→ **Given information**:
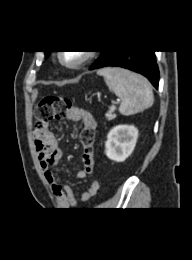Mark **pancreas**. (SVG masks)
<instances>
[{"label": "pancreas", "instance_id": "obj_1", "mask_svg": "<svg viewBox=\"0 0 192 260\" xmlns=\"http://www.w3.org/2000/svg\"><path fill=\"white\" fill-rule=\"evenodd\" d=\"M116 110V107L114 105H112L110 108H109V111L105 114V117L108 119V120H113L116 118V114L114 113Z\"/></svg>", "mask_w": 192, "mask_h": 260}]
</instances>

→ **What you should do**:
Retype the data shown above exactly, excluding any picture it contains.

→ **Exercise output**:
Mark **pancreas**. (SVG masks)
<instances>
[{"label": "pancreas", "instance_id": "obj_1", "mask_svg": "<svg viewBox=\"0 0 192 260\" xmlns=\"http://www.w3.org/2000/svg\"><path fill=\"white\" fill-rule=\"evenodd\" d=\"M116 110V107L114 105H112L110 108H109V111L105 114V117L108 119V120H113L116 118V114L114 113Z\"/></svg>", "mask_w": 192, "mask_h": 260}]
</instances>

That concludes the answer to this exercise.